The data section contains records with message data, attachments, and supporting records.

The following records are allowed to appear in the data section:

The last record in the data section MUST be the Data End record.

Use of chunk records

MCAP files can have Schema, Channel, and Message records written directly to the data section, or they can be written into Chunk records to facilitate indexing and compression. For MCAPs that include Chunk Index records in the summary section, all Message records should be written into Chunk records.

Why? The presence of Chunk Index records in the summary section indicates to readers that the MCAP is indexed, and they can use those records to look up messages by log time or topic. However, Message records outside of chunks cannot be indexed, and may not be found by readers using the index.

Summary Section

The optional summary section contains records for fast lookup of file information or other data section records.

The following records are allowed to appear in the summary section:

All records in the summary section MUST be grouped by opcode.

Why? Grouping Summary records by record opcode enables more efficient indexing of the summary in the Summary Offset section.

Channel records in the summary are duplicates of Channel records throughout the Data section.

Schema records in the summary are duplicates of Schema records throughout the Data section.

Summary Offset Section

The optional summary offset section contains Summary Offset records for fast lookup of summary section records.

The summary offset section aids random access reading.

Records

MCAP files may contain a variety of records. Records are identified by a single-byte opcode. Record opcodes in the range 0x01-0x7F are reserved for future MCAP format usage. 0x80-0xFF are reserved for application extensions and user proposals. 0x00 is not a valid opcode.

All MCAP records are serialized as follows:

<record type><record content length><record content>

Record type is a single byte opcode, and record content length is a uint64 value.

Records may be extended by adding new fields at the end of existing fields. Readers should ignore any unknown fields.

The Message, DataEnd, and Footer records will not be extended, since their formats do not allow for backward-compatible size changes.

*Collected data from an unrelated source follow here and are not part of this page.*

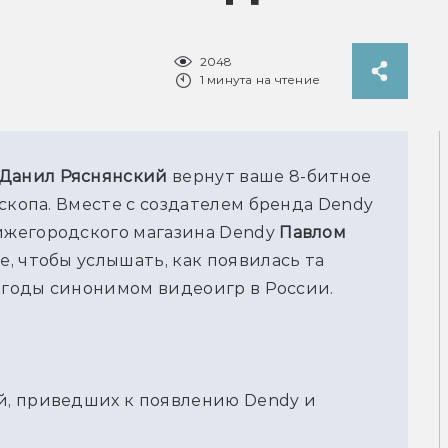
2048
1 минута на чтение
Данил Ряснянский
 вернут ваше 8-битное 
детство, не посадив ни одного кинескопа. Вместе с создателем бренда Dendy 
ижегородского магазина Dendy 
Павлом 
, чтобы услышать, как появилась та 
е годы синонимом видеоигр в России.
, приведших к появлению Dendy и 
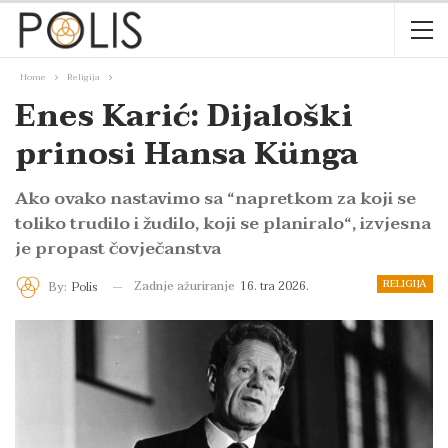
Home
Religija
Enes Karić: Dijaloški
prinosi Hansa Künga
Ako ovako nastavimo sa “napretkom za koji se
toliko trudilo i žudilo, koji se planiralo“, izvjesna
je propast čovječanstva
RELIGIJA
Zadnje ažuriranje
16. tra 2026.
By:
Polis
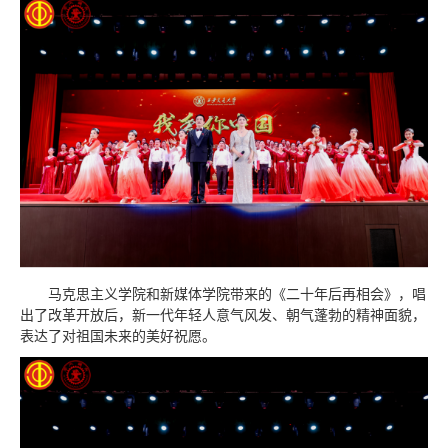
马克思主义学院和新媒体学院带来的《二十年后再相会》，唱
出了改革开放后，新一代年轻人意气风发、朝气蓬勃的精神面貌，
表达了对祖国未来的美好祝愿。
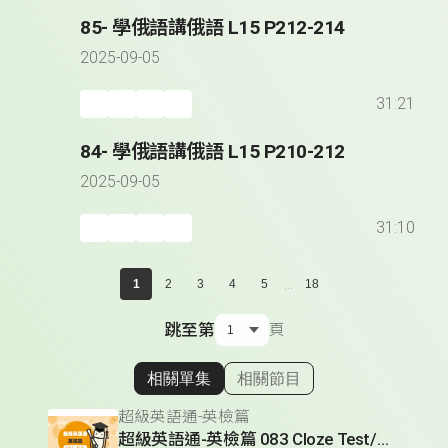
85- 學俄語講俄語 L15 P212-214
2025-09-05
31:21
84- 學俄語講俄語 L15 P210-212
2025-09-05
31:10
...
1
2
3
4
5
18
跳至第
頁
相關單集
相關節目
顯示相關單集
超級英語通-英檢篇
超級英語通-英檢篇 083 Cloze Test/段落填空-13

Each record definition below contains a Type column. See the Serialization section on how to serialize each type.

Header (op=0x01)

BytesNameTypeDescription
4 + NprofileStringThe profile is used for indicating requirements for fields throughout the file (encoding, user_data, etc). If the value matches one of the well-known profiles, the file should conform to the profile. This field may also be supplied empty or containing a framework that is not one of those recognized.
4 + NlibraryStringFree-form string for writer to specify its name, version, or other information for use in debugging

A Footer record contains end-of-file information. It must be the last record in the file. Readers using the index to read the file will begin with by reading the footer and trailing magic.

BytesNameTypeDescription
8summary_startuint64Byte offset of the start of file to the first record in the summary section. If there are no records in the summary section this should be 0.
8summary_offset_startuint64Byte offset from the start of the first record in the summary offset section. If there are no Summary Offset records this value should be 0.
4summary_crcuint32A CRC32 of all bytes from the start of the Summary section up through and including the end of the previous field (summary_offset_start) in the footer record. A value of 0 indicates the CRC32 is not available.

Schema (op=0x03)

A Schema record defines an individual schema.

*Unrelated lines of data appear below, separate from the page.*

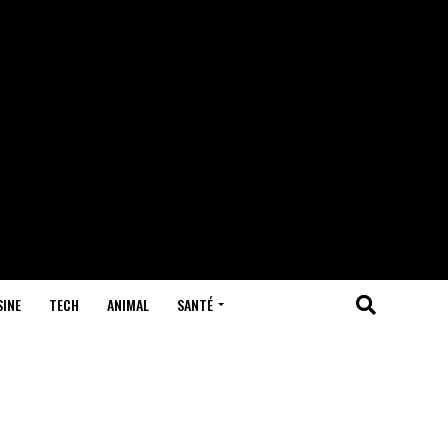
SINE
TECH
ANIMAL
SANTÉ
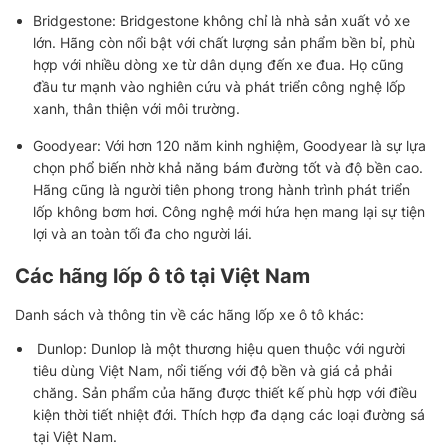
Bridgestone: Bridgestone không chỉ là nhà sản xuất vỏ xe
lớn. Hãng còn nổi bật với chất lượng sản phẩm bền bỉ, phù
hợp với nhiều dòng xe từ dân dụng đến xe đua. Họ cũng
đầu tư mạnh vào nghiên cứu và phát triển công nghệ lốp
xanh, thân thiện với môi trường.
Goodyear: Với hơn 120 năm kinh nghiệm, Goodyear là sự lựa
chọn phổ biến nhờ khả năng bám đường tốt và độ bền cao.
Hãng cũng là người tiên phong trong hành trình phát triển
lốp không bơm hơi. Công nghệ mới hứa hẹn mang lại sự tiện
lợi và an toàn tối đa cho người lái.
Các hãng lốp ô tô tại Việt Nam
Danh sách và thông tin về các hãng lốp xe ô tô khác:
Dunlop: Dunlop là một thương hiệu quen thuộc với người
tiêu dùng Việt Nam, nổi tiếng với độ bền và giá cả phải
chăng. Sản phẩm của hãng được thiết kế phù hợp với điều
kiện thời tiết nhiệt đới. Thích hợp đa dạng các loại đường sá
tại Việt Nam.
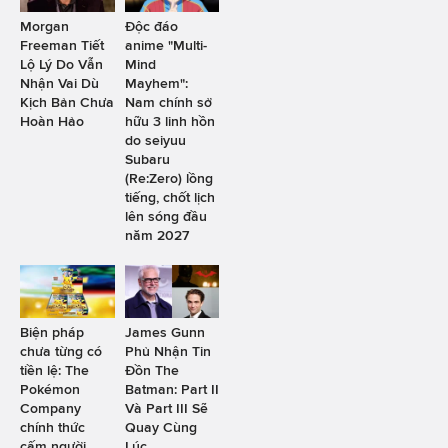
Morgan
Độc đáo
Freeman Tiết
anime "Multi-
Lộ Lý Do Vẫn
Mind
Nhận Vai Dù
Mayhem":
Kịch Bản Chưa
Nam chính sở
Hoàn Hảo
hữu 3 linh hồn
do seiyuu
Subaru
(Re:Zero) lồng
tiếng, chốt lịch
lên sóng đầu
năm 2027
Biện pháp
James Gunn
chưa từng có
Phủ Nhận Tin
tiền lệ: The
Đồn The
Pokémon
Batman: Part II
Company
Và Part III Sẽ
chính thức
Quay Cùng
cấm người
Lúc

Schema records are uniquely identified within a file by their schema ID. A Schema record must occur at least once in the file prior to any Channel referring to its ID. Any two schema records sharing a common ID must be identical.

BytesNameTypeDescription
2iduint16A unique identifier for this schema within the file. Must not be zero
4 + NnameStringAn identifier for the schema.
4 + NencodingStringFormat for the schema. The well-known schema encodings are preferred. An empty string indicates no schema is available.
4 + Ndatauint32 length-prefixed BytesMust conform to the schema encoding. If encoding is an empty string, data should be 0 length.

Schema records may be duplicated in the summary section. A Schema record with an id of zero is invalid and should be ignored by readers.

Channel (op=0x04)

A Channel record defines an encoded stream of messages on a topic.

Channel records are uniquely identified within a file by their channel ID. A Channel record must occur at least once in the file prior to any message referring to its channel ID. Any two channel records sharing a common ID must be identical.

BytesNameTypeDescription
2iduint16A unique identifier for this channel within the file.
2schema_iduint16The schema for messages on this channel. A schema_id of 0 indicates there is no schema for this channel.
4 + NtopicStringThe channel topic.
4 + Nmessage_encodingStringEncoding for messages on this channel. The well-known message encodings are preferred.
4 + NmetadataMap<string, string>Metadata about this channel

Channel records may be duplicated in the summary section.

Message (op=0x05)

A message record encodes a single timestamped message on a channel.

The message encoding and schema must match that of the Channel record corresponding to the message's channel ID.

BytesNameTypeDescription
2channel_iduint16Channel ID
4sequenceuint32Optional message counter to detect message gaps. If your middleware publisher provides a sequence number you can use that, or you can assign a sequence number in the recorder, or set to zero if this is not relevant for your workflow.
8log_timeTimestampTime at which the message was recorded.
8publish_timeTimestampTime at which the message was published. If not available, must be set to the log time.
NdataBytesMessage data, to be decoded according to the schema of the channel.

Chunk (op=0x06)

A Chunk contains a batch of records. Readers should expect Schema, Channel, and Message records to be present in chunks, but future spec changes or user extensions may include others. The batch of records contained in a chunk may be compressed or uncompressed.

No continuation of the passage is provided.